Why do kids love being scared? Not just sneaking slasher films or scary movies, I’m talking about ghosts stories, urban legends, monster stories told in tight circles, bathed either in the glow of the TV or the campfire.
Tales of the boogeyman. Playing “Light as a Feather.” Communicating with the other side using a Ouija board. Gathering the courage to summon Bloody Mary in a dark, cramped bathroom.
I think kids feel the same attraction adults feel. Scary things make you excited, in the purest physiological meaning of the term.
You know what it feels like to watch a really, truly terrifying movie. Your heart rate increases, as does your blood pressure and your respiration rate. Your amygdala goes to work, flashing signals to your pituitary glands and adrenaline glands, which, depending on how intense the situation is, release adrenaline and cortisol.

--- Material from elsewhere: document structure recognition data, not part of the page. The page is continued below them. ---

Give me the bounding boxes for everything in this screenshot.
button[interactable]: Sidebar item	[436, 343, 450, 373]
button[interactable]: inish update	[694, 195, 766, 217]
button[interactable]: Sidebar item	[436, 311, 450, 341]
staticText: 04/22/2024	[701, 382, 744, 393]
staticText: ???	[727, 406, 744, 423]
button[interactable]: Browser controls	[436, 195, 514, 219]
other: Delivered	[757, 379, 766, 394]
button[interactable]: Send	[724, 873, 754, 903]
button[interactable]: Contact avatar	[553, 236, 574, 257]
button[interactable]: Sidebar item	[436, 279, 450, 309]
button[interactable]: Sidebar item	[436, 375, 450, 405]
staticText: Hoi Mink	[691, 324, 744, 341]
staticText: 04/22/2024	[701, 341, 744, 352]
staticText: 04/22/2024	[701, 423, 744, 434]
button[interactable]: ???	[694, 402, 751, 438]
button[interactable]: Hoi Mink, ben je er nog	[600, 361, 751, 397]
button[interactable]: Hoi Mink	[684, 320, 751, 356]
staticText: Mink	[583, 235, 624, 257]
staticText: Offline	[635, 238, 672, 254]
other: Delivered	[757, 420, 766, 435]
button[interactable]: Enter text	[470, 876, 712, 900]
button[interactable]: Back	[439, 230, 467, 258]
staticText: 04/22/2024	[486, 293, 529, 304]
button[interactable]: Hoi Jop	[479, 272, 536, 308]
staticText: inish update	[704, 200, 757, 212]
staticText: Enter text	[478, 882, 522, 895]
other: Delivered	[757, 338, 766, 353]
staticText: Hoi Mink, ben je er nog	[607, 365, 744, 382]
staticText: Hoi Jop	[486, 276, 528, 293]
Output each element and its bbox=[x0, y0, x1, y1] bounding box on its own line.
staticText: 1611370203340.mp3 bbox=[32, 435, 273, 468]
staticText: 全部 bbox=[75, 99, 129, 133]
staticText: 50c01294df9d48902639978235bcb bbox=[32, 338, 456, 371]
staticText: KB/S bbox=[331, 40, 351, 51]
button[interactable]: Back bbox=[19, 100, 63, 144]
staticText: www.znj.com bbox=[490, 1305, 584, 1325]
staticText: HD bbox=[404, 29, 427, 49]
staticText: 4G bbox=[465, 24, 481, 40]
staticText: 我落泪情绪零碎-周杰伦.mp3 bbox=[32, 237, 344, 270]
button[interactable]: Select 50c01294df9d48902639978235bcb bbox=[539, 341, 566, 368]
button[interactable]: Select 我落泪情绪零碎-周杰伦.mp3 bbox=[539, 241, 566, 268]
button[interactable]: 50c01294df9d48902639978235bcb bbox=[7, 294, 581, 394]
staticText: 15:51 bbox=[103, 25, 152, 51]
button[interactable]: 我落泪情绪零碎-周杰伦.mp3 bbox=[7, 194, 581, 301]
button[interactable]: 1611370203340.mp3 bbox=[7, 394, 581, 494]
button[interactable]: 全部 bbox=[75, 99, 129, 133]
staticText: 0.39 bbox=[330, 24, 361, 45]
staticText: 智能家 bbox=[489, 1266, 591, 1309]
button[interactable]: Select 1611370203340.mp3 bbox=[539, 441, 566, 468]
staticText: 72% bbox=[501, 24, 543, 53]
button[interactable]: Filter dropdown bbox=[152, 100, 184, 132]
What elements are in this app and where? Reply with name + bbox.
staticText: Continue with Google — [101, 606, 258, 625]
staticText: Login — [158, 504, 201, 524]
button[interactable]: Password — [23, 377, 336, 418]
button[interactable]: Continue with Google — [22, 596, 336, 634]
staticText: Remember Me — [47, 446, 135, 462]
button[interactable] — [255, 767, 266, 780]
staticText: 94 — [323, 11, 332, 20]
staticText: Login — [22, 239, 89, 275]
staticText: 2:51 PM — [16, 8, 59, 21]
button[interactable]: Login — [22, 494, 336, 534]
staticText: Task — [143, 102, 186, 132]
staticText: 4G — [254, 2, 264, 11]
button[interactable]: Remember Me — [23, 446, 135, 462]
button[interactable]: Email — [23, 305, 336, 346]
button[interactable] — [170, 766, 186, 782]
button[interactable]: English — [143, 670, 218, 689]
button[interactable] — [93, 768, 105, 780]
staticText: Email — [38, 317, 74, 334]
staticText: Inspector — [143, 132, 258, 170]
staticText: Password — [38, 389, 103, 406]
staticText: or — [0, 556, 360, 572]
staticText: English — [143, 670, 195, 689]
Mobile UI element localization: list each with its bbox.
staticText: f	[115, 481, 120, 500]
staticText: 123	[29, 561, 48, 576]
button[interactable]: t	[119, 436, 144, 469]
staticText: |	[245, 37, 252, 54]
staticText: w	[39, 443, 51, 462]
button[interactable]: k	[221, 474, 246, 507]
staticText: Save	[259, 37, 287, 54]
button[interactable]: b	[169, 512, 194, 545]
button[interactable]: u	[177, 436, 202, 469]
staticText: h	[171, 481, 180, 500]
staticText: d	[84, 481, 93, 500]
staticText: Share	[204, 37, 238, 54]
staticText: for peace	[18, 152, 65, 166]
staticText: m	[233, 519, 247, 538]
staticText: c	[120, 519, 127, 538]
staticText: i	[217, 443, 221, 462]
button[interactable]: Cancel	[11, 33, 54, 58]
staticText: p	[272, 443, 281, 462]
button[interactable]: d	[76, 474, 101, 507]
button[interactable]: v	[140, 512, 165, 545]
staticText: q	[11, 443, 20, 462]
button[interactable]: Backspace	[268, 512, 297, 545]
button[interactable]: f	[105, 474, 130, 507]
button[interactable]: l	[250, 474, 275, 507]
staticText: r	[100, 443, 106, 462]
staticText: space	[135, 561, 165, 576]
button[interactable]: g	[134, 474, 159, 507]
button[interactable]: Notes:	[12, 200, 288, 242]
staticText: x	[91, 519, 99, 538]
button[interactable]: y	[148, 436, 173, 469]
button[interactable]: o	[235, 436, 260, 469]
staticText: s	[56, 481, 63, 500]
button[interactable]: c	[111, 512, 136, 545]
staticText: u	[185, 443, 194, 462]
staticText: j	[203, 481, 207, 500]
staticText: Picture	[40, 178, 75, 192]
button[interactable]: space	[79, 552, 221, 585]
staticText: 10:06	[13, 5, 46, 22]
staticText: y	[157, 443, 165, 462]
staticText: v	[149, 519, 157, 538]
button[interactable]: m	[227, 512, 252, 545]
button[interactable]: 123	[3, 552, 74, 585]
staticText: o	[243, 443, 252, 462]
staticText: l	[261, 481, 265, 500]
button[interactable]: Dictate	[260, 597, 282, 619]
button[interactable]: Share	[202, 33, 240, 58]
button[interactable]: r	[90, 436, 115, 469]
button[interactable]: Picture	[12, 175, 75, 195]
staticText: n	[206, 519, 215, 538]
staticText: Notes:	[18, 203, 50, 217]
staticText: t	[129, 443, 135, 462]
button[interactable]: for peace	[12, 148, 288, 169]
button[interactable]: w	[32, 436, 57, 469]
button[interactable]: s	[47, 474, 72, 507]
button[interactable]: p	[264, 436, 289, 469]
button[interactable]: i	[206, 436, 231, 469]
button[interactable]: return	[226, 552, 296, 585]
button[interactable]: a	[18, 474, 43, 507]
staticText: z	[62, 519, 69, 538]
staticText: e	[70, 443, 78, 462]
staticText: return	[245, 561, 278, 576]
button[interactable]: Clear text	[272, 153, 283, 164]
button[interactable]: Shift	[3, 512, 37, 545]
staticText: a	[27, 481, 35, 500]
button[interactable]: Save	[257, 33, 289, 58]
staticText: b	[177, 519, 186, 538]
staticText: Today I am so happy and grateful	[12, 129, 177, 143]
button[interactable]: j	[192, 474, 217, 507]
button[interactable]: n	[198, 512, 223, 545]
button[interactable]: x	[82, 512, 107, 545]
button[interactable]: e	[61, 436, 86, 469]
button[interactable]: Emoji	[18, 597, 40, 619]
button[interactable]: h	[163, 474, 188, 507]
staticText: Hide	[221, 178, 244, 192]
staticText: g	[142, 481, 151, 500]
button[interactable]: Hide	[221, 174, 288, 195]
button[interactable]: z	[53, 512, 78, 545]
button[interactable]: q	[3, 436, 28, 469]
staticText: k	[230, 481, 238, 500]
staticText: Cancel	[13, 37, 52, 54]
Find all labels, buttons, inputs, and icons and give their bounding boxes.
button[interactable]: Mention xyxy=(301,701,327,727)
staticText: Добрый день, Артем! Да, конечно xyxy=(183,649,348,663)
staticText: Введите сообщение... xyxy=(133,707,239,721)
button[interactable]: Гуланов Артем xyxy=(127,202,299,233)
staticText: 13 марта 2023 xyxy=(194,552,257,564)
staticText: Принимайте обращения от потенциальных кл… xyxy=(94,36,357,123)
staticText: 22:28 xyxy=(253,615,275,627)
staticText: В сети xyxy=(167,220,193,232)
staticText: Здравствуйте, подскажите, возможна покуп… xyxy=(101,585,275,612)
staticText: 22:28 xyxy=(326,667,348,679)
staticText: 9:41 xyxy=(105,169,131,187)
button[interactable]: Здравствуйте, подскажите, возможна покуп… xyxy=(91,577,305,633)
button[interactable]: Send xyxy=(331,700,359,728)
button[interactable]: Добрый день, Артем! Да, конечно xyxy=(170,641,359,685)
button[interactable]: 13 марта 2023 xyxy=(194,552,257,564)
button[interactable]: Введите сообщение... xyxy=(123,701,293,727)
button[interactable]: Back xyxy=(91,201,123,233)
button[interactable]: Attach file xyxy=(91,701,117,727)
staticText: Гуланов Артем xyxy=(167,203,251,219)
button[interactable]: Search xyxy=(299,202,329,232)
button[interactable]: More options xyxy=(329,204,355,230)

It’s a rush, and people generally love the sensation.
As long as the experience is positive.
By that, I mean that research shows that a person’s feelings towards the experience greatly impact whether or not the resulting rush is a good or bad experience. Due to your body’s reaction, the emotions you feel are intensified. So, for example, when I was rear-ended at a red light without warning, the rush I felt contributed to my genuine fear, shock, and apprehension. But whenever I go on a roller coaster, the rush amplifies my excitement and the fun I’m having. I have the time of my life whenever I go to Six Flags.
So when you watch a horror movie but aren’t actually subjected to any of the terror on-screen, your experience is more vicarious. You experience the rush but nothing bad happens and you get to walk out of the theatre or get up to grab another beer. You’re safe. You always were. You might even feel changed somehow, like maybe you learned something. It is a cathartic experience.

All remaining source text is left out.